USA — The White House released a 2013 budget request yesterday that would increase funding for climate change and clean energy programs at several agencies even as it seeks to rein in overall spending to comply with spending limits set by the Budget Control Act enacted last year.
While the request is largely symbolic, released at the beginning of an election year to a Congress that has found little common ground with the Obama administration, it does offer a window into White House thinking on climate and energy issues.
The president’s proposal would increase spending at the Energy Department to $27.2 billion, 3.2 percent above the 2012 level.
The White House request includes a 27.3 percent increase, to $350 million, for the Advanced Research Projects Agency-Energy (ARPA-E), which is designed to fund high-risk, high-reward research projects in areas like energy storage, alternative fuels and emissions reductions.

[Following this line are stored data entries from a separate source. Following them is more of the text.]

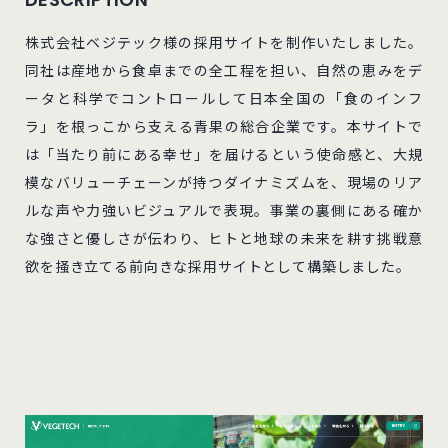
株式会社ベジテック様の採用サイトを制作いたしました。
同社は産地から食卓までの全工程を担い、自然の恵みをデ
ータと科学でコントロールして日本全国の「食のインフ
ラ」を根っこから支える青果の総合企業です。本サイトで
は「当たり前にある幸せ」を届けるという使命感と、大規
模なバリューチェーンが持つダイナミズムを、現場のリア
ルな声や力強いビジュアルで表現。事業の裏側にある確か
な強さと優しさが伝わり、ヒトと地球の未来を耕す挑戦意
欲を掻き立てる前向きな採用サイトとして構築しました。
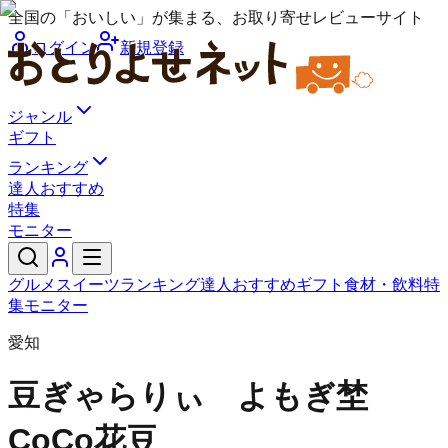
全国の「おいしい」が集まる、お取り寄せレビューサイト
ログイン
新規登録
ジャンル
ギフト
ランキング
達人おすすめ
特集
モニター
グルメ
スイーツ
ランキング
達人おすすめ
ギフト
食材・飲料
特
集
モニター
愛知
豆ぎゃらりぃ よもぎ埜
CoCo花豆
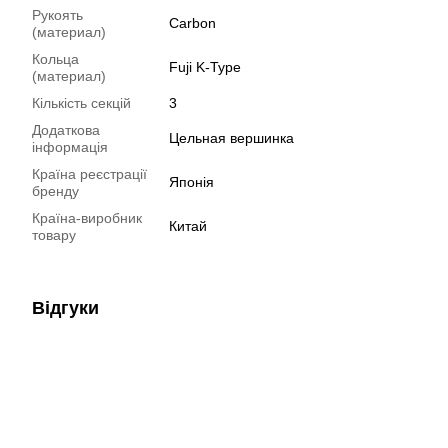
Рукоять
Carbon
(материал)
Кольца
Fuji K-Type
(материал)
Кількість секцій
3
Додаткова
Цельная вершинка
інформація
Країна реєстрації
Японія
бренду
Країна-виробник
Китай
товару
Відгуки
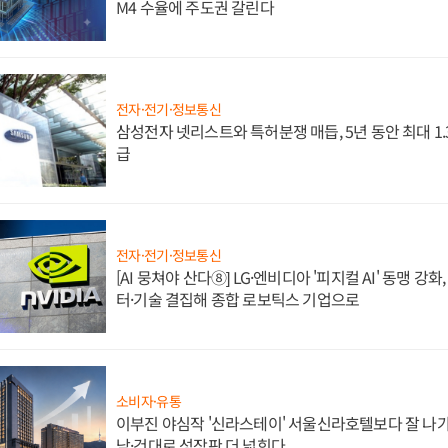
M4 수율에 주도권 갈린다
전자·전기·정보통신
삼성전자 넷리스트와 특허분쟁 매듭, 5년 동안 최대 1
급
전자·전기·정보통신
[AI 뭉쳐야 산다⑧] LG·엔비디아 '피지컬 AI' 동맹 강
터·기술 결집해 종합 로보틱스 기업으로
소비자·유통
이부진 야심작 '신라스테이' 서울신라호텔보다 잘 나가
남·건대로 성장판 더 넓힌다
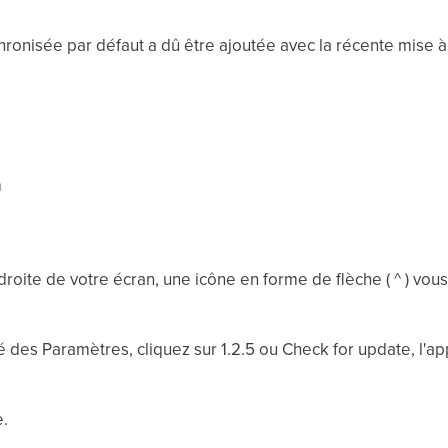
ronisée par défaut a dû être ajoutée avec la récente mise à
m
roite de votre écran, une icône en forme de flèche ( ^ ) vous
é des Paramètres, cliquez sur 1.2.5 ou Check for update, l'ap
.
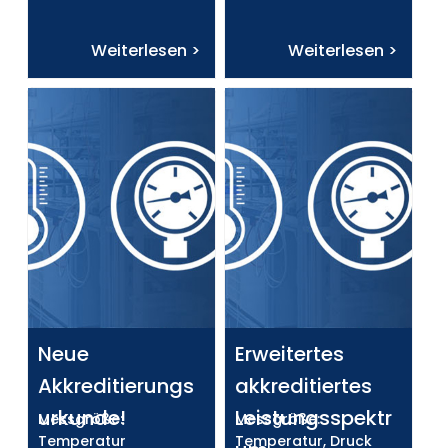
Weiterlesen >
Weiterlesen >
Neue
Erweitertes
Akkreditierungs
akkreditiertes
urkunde!
Leistungsspektr
Messgröße:
Messgröße:
Temperatur
Temperatur, Druck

DOE’s Energy and Efficiency and Renewable Energy (EERE) program would also receive a significant boost, up 29 percent, to $2.3 billion.

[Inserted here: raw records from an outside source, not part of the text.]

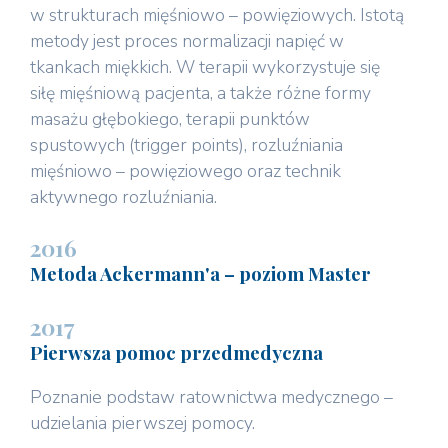
w strukturach mięśniowo – powięziowych. Istotą
metody jest proces normalizacji napięć w
tkankach miękkich. W terapii wykorzystuje się
siłę mięśniową pacjenta, a także różne formy
masażu głębokiego, terapii punktów
spustowych (trigger points), rozluźniania
mięśniowo – powięziowego oraz technik
aktywnego rozluźniania.
2016
Metoda Ackermann'a – poziom Master
2017
Pierwsza pomoc przedmedyczna
Poznanie podstaw ratownictwa medycznego –
udzielania pierwszej pomocy.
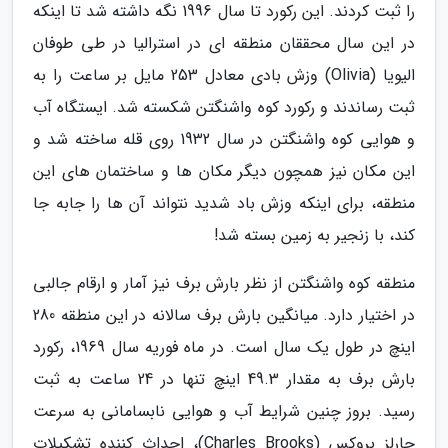
را ثبت کردند. این رکورد تا سال 1996 نگه داشته شد تا اینکه
در این سال محققان منطقه ای در استرالیا در طی طوفان
الیویا (Olivia) وزش بادی معادل 253 مایل بر ساعت را به
ثبت رساندند و رکورد کوه واشنگتن شکسته شد. ایستگاه آب
و هوایی کوه واشنگتن در سال 1932 روی قله ساخته شد و
این مکان نیز همچون دیگر مکان ها و ساختمان های این
منطقه، برای اینکه وزش باد شدید نتواند آن ها را جابه جا
کند، با زنجیر به زمین بسته شد!
منطقه کوه واشنگتن از نظر بارش برف نیز آمار و ارقام جالبی
در اختیار دارد. میانگین بارش برف سالانه در این منطقه 280
اینچ در طول یک سال است. در ماه فوریه سال 1969، رکورد
بارش برف به مقدار 49.3 اینچ تنها در 24 ساعت به ثبت
رسید. بروز چنین شرایط آب و هوایی نابسامانی به سرعت
چارلز بروکس (Charles Brooks)، احداث کننده تشکیلات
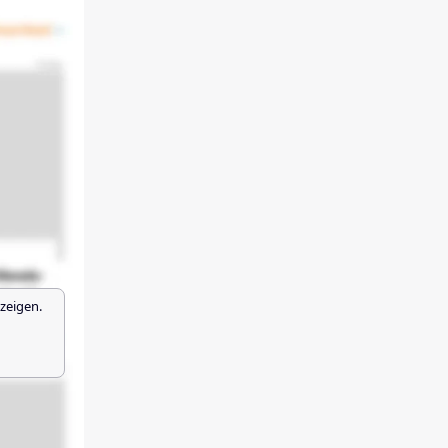
zeigen.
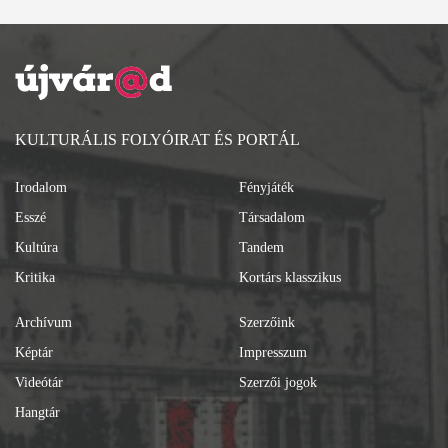
KULTURÁLIS FOLYÓIRAT ÉS PORTÁL
Irodalom
Fényjáték
Esszé
Társadalom
Kultúra
Tandem
Kritika
Kortárs klasszikus
Archívum
Szerzőink
Képtár
Impresszum
Videótár
Szerzői jogok
Hangtár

Note by GFMC editing: In the following only the wildland-fire related section of this report is archived:
The Forest Service would receive $4.86 billion under the White House’s 2013 request, a $15.5 million increase over the 2012 enacted level.
Funds for wildland fire management would increase by $236 million above current levels, to $1.97 billion. The preparedness budget will drop by $2.9 million, due to a decrease in the cost of readiness resources. For example, the Forest Service plans to replace its old, large airtankers with more efficient ones to fight fires, at an initial cost of $24 million proposed in the 2013 request.

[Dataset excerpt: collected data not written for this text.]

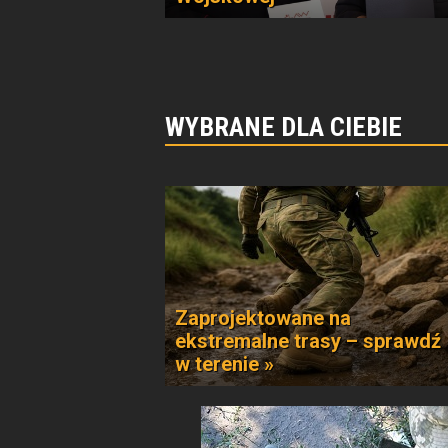
WYBRANE DLA CIEBIE
Zaprojektowane na
ekstremalne trasy – sprawdź
w terenie »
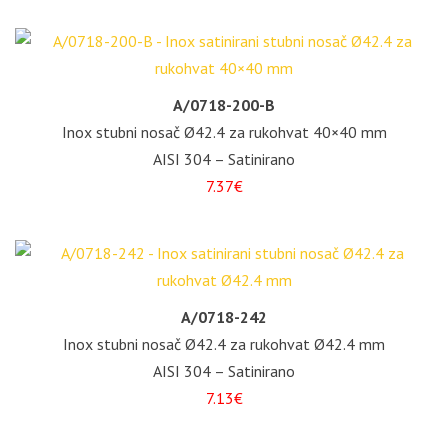
A/0718-200-B
Inox stubni nosač Ø42.4 za rukohvat 40×40 mm
AISI 304 – Satinirano
7.37€
A/0718-242
Inox stubni nosač Ø42.4 za rukohvat Ø42.4 mm
AISI 304 – Satinirano
7.13€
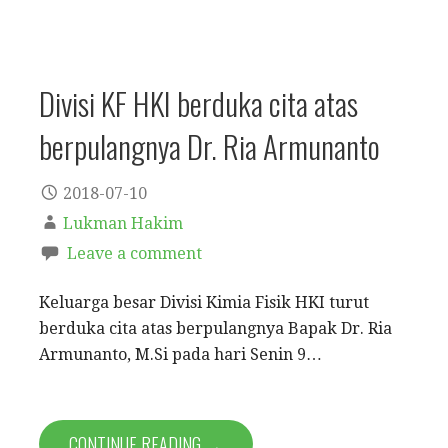
Divisi KF HKI berduka cita atas
berpulangnya Dr. Ria Armunanto
2018-07-10
Lukman Hakim
Leave a comment
Keluarga besar Divisi Kimia Fisik HKI turut
berduka cita atas berpulangnya Bapak Dr. Ria
Armunanto, M.Si pada hari Senin 9…
CONTINUE READING →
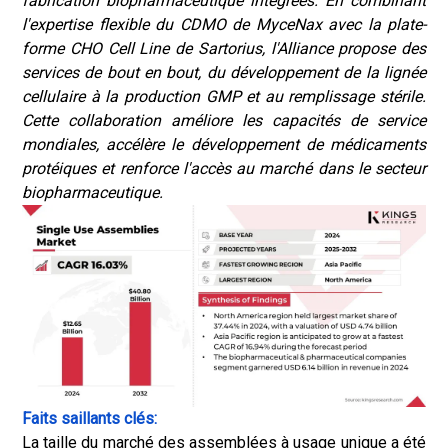
fabrication biopharmaceutique intégrées. En combinant
l'expertise flexible du CDMO de MyceNax avec la plate-
forme CHO Cell Line de Sartorius, l'Alliance propose des
services de bout en bout, du développement de la lignée
cellulaire à la production GMP et au remplissage stérile.
Cette collaboration améliore les capacités de service
mondiales, accélère le développement de médicaments
protéiques et renforce l'accès au marché dans le secteur
biopharmaceutique.
Faits saillants clés:
La taille du marché des assemblées à usage unique a été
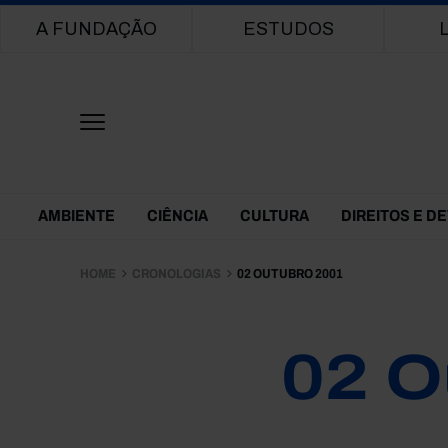
Main navigation
A FUNDAÇÃO
ESTUDOS
Themes Menu
AMBIENTE
CIÊNCIA
CULTURA
DIREITOS E D
HOME
CRONOLOGIAS
02 OUTUBRO 2001
02 O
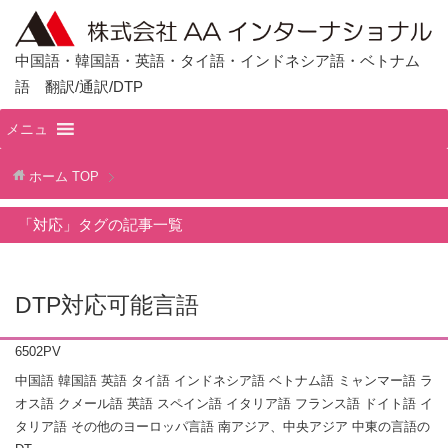
中国語・韓国語・英語・タイ語・インドネシア語・ベトナム
語 翻訳/通訳/DTP
メニュ
ホーム
TOP
「対応」タグの記事一覧
DTP対応可能言語
6502PV
中国語 韓国語 英語 タイ語 インドネシア語 ベトナム語 ミャンマー語 ラ
オス語 クメール語 英語 スペイン語 イタリア語 フランス語 ドイト語 イ
タリア語 その他のヨーロッパ言語 南アジア、中央アジア 中東の言語の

Much of the wildfire funding, along with money for other climate change programs like wildlife management and watershed adaptation, is included in the $793 million proposed for the Integrated Restoration (IRR) fund, $12 million less than the 2012 enacted level.
This reflects a shift from line-item proposals for specific projects to a more integrated approach, said David Cleaves, climate change adviser to Forest Service chief Tom Tidwell.
“This is a structural change in the budget as well as an increase,” said Cleaves. “What it does for climate change it allows us to do more rapid adaptation treatments at a more rapid scale.”
Treatments include trimming fast-burning trees and applying prescribed fire to avoid out-of-control wildfires. The budget will continue to fund the 10-year average cost of controlling fires, and commit resources to the wildland-urban interface communities close to forested areas that at high risk of wildfire damage.